The key questions framed in the video and explored through SQL queries were:

  • What are the top-paying data analyst jobs?
  • What skills are required for these top-paying jobs?
  • What skills are most in demand for data analysts?
  • Which skills are associated with higher salaries?
  • What are the most optimal skills to learn?

Tools Used

  • SQL: For querying and analyzing job postings data.
  • Postgres: The database system used to store and manage the dataset.
  • VS Code: As the development environment for writing and testing SQL queries.
  • Git and GitHub: For version control and sharing the project.

Database Schema

The project is built on a relational database consisting of four main tables:

  • job_postings_fact: Contains detailed job posting information such as title, location, schedule type, posting date, work-from-home, and salary data.
  • company_dim: Stores information about companies, including company id, website links.
  • skills_job_dim: Acts as a bridge table linking job postings with specific skills.
  • skills_dim: Contains the list of skills (e.g., SQL, Python, Excel) and their associated types.

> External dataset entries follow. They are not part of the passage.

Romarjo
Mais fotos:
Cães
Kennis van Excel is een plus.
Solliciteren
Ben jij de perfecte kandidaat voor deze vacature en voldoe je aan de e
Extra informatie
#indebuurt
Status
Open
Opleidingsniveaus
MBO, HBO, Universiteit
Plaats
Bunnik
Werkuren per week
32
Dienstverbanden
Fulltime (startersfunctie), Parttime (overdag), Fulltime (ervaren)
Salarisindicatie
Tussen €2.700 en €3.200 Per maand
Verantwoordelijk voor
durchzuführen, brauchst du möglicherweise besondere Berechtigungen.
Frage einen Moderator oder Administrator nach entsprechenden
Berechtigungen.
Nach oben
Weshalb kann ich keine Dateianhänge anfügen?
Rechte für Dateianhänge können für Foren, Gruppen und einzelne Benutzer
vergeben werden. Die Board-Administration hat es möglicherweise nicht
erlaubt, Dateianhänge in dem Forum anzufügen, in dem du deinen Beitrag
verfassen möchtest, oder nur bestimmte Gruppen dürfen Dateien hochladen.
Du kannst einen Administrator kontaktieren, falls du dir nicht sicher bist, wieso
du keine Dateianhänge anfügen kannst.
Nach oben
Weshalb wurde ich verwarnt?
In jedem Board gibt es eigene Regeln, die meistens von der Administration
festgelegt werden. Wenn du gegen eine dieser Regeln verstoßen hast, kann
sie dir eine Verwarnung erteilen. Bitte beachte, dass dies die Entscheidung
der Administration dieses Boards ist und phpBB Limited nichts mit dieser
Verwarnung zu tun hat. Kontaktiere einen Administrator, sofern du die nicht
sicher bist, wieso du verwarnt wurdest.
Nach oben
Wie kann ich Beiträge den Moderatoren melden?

These tables are connected through primary and foreign keys to enable efficient querying and analysis of job postings and skill requirements.

Database Schema

The Analysis

Query 1: Top-Paying Remote Data Analyst Jobs

This query answers the question: What are the top-paying remote Data Analyst jobs?

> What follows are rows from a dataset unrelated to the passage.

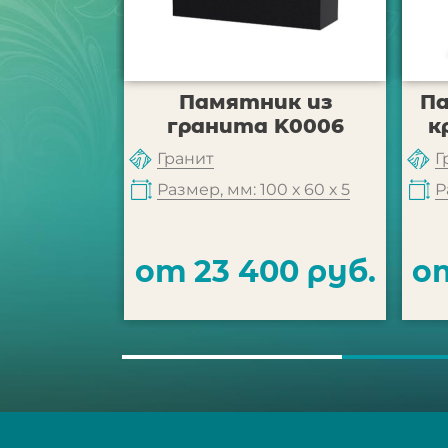
Памятник из
П
гранита K0006
к
Гранит
Г
Размер, мм: 100 х 60 х 5
Р
от 23 400 руб.
от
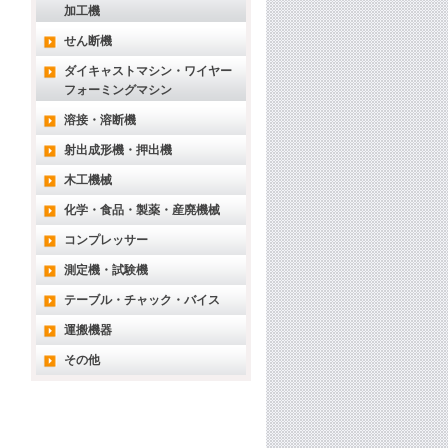
加工機
せん断機
ダイキャストマシン・ワイヤー
フォーミングマシン
溶接・溶断機
射出成形機・押出機
木工機械
化学・食品・製薬・産廃機械
コンプレッサー
測定機・試験機
テーブル・チャック・バイス
運搬機器
その他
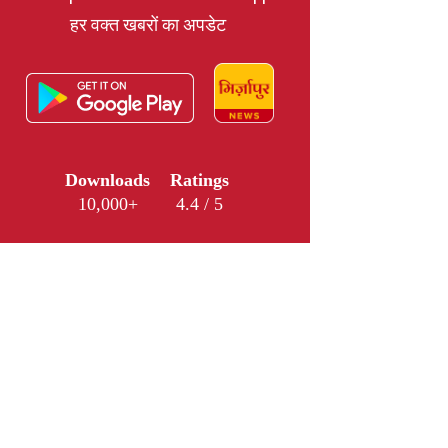
हर वक्त खबरों का अपडेट
Downloads
Ratings
10,000+
4.4 / 5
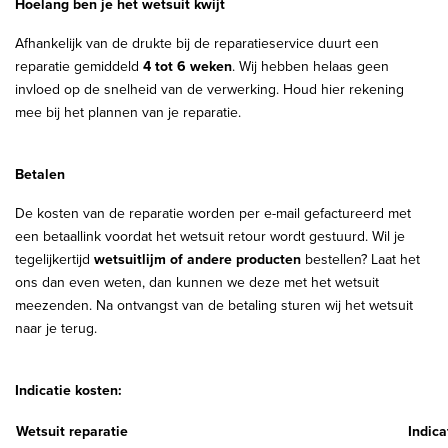
Hoelang ben je het wetsuit kwijt
Afhankelijk van de drukte bij de reparatieservice duurt een
reparatie gemiddeld
4 tot 6 weken
. Wij hebben helaas geen
invloed op de snelheid van de verwerking. Houd hier rekening
mee bij het plannen van je reparatie.
Betalen
De kosten van de reparatie worden per e-mail gefactureerd met
een betaallink voordat het wetsuit retour wordt gestuurd. Wil je
tegelijkertijd
wetsuitlijm of andere producten
bestellen? Laat het
ons dan even weten, dan kunnen we deze met het wetsuit
meezenden. Na ontvangst van de betaling sturen wij het wetsuit
naar je terug.
Indicatie kosten:
Wetsuit reparatie
Indica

It retrieves the top 10 highest-paying job postings with details such as job title, location, schedule type, posting date, salary, and company name.
The query filters for Data Analyst roles with a location set to "Anywhere" (remote) and non-null salary values, then orders the results by average yearly salary in descending order.

SELECT
    job_id,
    job_title,
    job_location,
    job_schedule_type,
    salary_year_avg,
    job_posted_date,
    name AS company_name
FROM 
    job_postings_fact
LEFT JOIN company_dim ON job_postings_fact.company_id = company_dim.company_id
WHERE
    job_title_short = 'Data Analyst' AND
    job_location = 'Anywhere' AND
    salary_year_avg IS NOT NULL
ORDER BY
    salary_year_avg DESC
LIMIT 10;
  • Mantys offers the highest-paying position with an average yearly salary of $650,000, standing out as an outlier.
  • Meta and AT&T also rank highly, with salaries of $336,500 and $255,829.5, respectively.
  • Other companies such as Pinterest, Uclahealthcareers, and SmartAsset offer competitive salaries ranging from $232,000–$205,000.
  • The remaining roles cluster between $180,000–$190,000, reflecting strong opportunities for senior or principal analyst positions.

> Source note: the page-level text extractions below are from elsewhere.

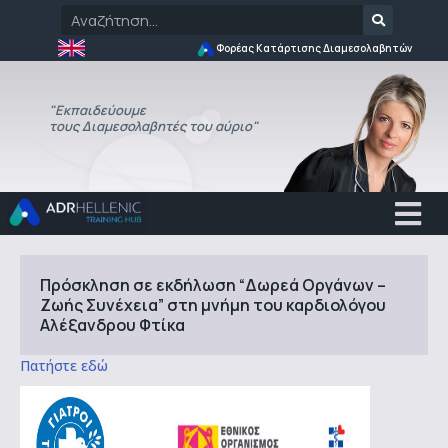
Φορέας Κατάρτισης Διαμεσολαβητών
"Εκπαιδεύουμε
τους Διαμεσολαβητές του αύριο"
Πρόσκληση σε εκδήλωση “Δωρεά Οργάνων –
Ζωής Συνέχεια” στη μνήμη του καρδιολόγου
Αλέξανδρου Φτίκα
Πατήστε εδώ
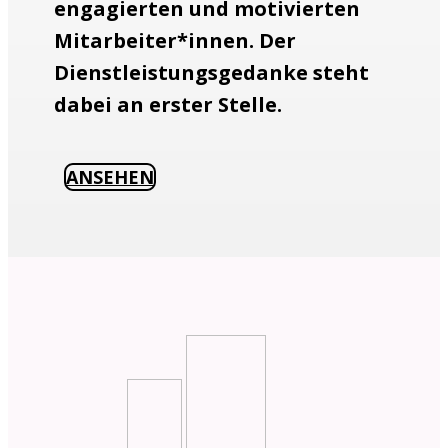
engagierten und motivierten
Mitarbeiter*innen. Der
Dienstleistungsgedanke steht
dabei an erster Stelle.
ANSEHEN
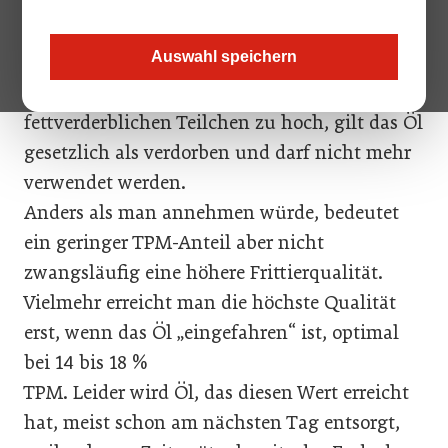
praktiziert, nicht anhand der Farbe oder des
Geruchs gemessen, sondern anhand des
Auswahl speichern
sogenannten „Total Polar Materials“, kurz
TPM. Ist der prozentuale Anteil dieser
fettverderblichen Teilchen zu hoch, gilt das Öl
gesetzlich als verdorben und darf nicht mehr
verwendet werden.
Anders als man annehmen würde, bedeutet
ein geringer TPM-Anteil aber nicht
zwangsläufig eine höhere Frittierqualität.
Vielmehr erreicht man die höchste Qualität
erst, wenn das Öl „eingefahren“ ist, optimal
bei 14 bis 18 %
TPM. Leider wird Öl, das diesen Wert erreicht
hat, meist schon am nächsten Tag entsorgt,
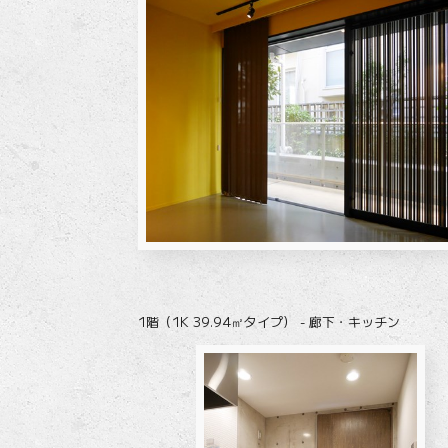
1階（1K 39.94㎡タイプ） - 廊下・キッチン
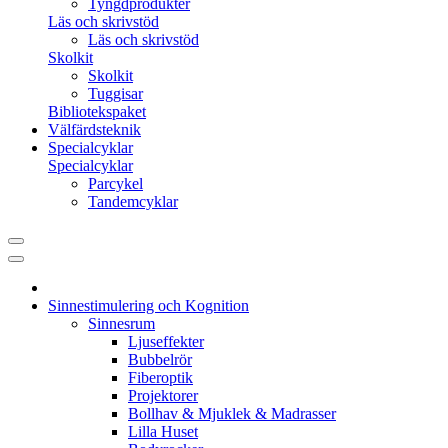
Tyngdprodukter
Läs och skrivstöd
Läs och skrivstöd
Skolkit
Skolkit
Tuggisar
Bibliotekspaket
Välfärdsteknik
Specialcyklar
Specialcyklar
Parcykel
Tandemcyklar
Sinnestimulering och Kognition
Sinnesrum
Ljuseffekter
Bubbelrör
Fiberoptik
Projektorer
Bollhav & Mjuklek & Madrasser
Lilla Huset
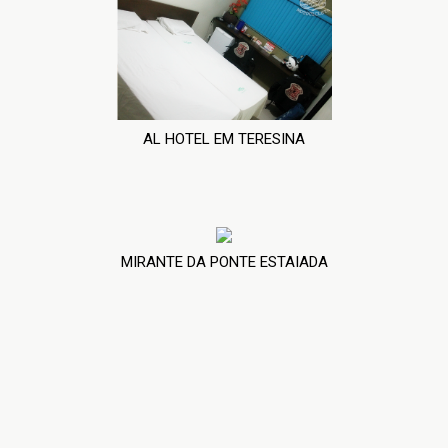
AL HOTEL EM TERESINA
MIRANTE DA PONTE ESTAIADA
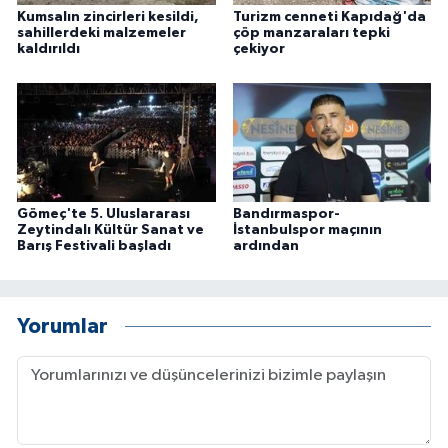
Kumsalın zincirleri kesildi,
Turizm cenneti Kapıdağ'da
sahillerdeki malzemeler
çöp manzaraları tepki
kaldırıldı
çekiyor
Gömeç'te 5. Uluslararası
Bandırmaspor-
Zeytindalı Kültür Sanat ve
İstanbulspor maçının
Barış Festivali başladı
ardından
Yorumlar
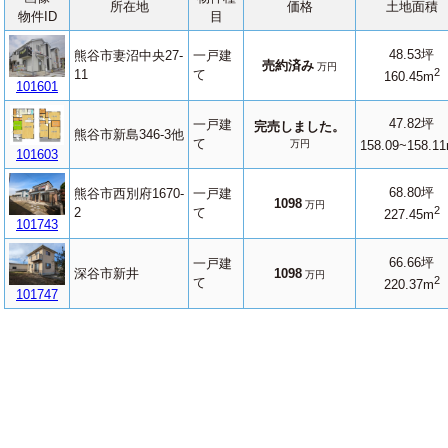
所在地
価格
土地面積
物件ID
目
48.53坪
熊谷市妻沼中央27-
一戸建
売約済み
万円
2
11
て
160.45m
101601
47.82坪
一戸建
完売しました。
熊谷市新島346-3他
て
万円
158.09~158.1
101603
68.80坪
熊谷市西別府1670-
一戸建
1098
万円
2
2
て
227.45m
101743
66.66坪
一戸建
深谷市新井
1098
万円
2
て
220.37m
101747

average_salary Bar graph visualizing the average salary for the top 10 salaries for data analysts; the query results were exported into a csv file and the graph was generated through excel

Query 2: Skills needed for top paying data analyst jobs

This query answers the question: What skills are required for these top-paying jobs?

WITH top_paying_jobs AS (
    SELECT
        job_id,
        job_title,
        salary_year_avg,
        name AS company_name
    FROM 
        job_postings_fact
    LEFT JOIN company_dim ON job_postings_fact.company_id = company_dim.company_id
    WHERE
        job_title_short = 'Data Analyst' AND
        job_location = 'Anywhere' AND
        salary_year_avg IS NOT NULL
    ORDER BY
        salary_year_avg DESC
    LIMIT 10
)

SELECT 
    top_paying_jobs.*,
    skills
FROM top_paying_jobs
INNER JOIN skills_job_dim ON top_paying_jobs.job_id = skills_job_dim.job_id
INNER JOIN skills_dim ON skills_job_dim.skill_id = skills_dim.skill_id
ORDER BY
    salary_year_avg DESC;

SQL and Python dominate the top-paying data roles, appearing in nearly every high-salary job (8 and 7 mentions, respectively). This shows they are considered core, indispensable skills.

Tableau appeared 6 times. It's presence shows that data visualization and dashboarding skills are highly valued at the top end of the salary range.

R appears a few times, mostly in roles tied to statistical analysis and marketing analytics.

Specialized tools like Azure, Databricks, and Crystal show up only once, suggesting they are niche requirements depending on company tech stacks.

skill_count Bar graph visualizing the skill count for the top paying jobs for data analysts; the query results were exported into a csv file and the graph was generated through excel.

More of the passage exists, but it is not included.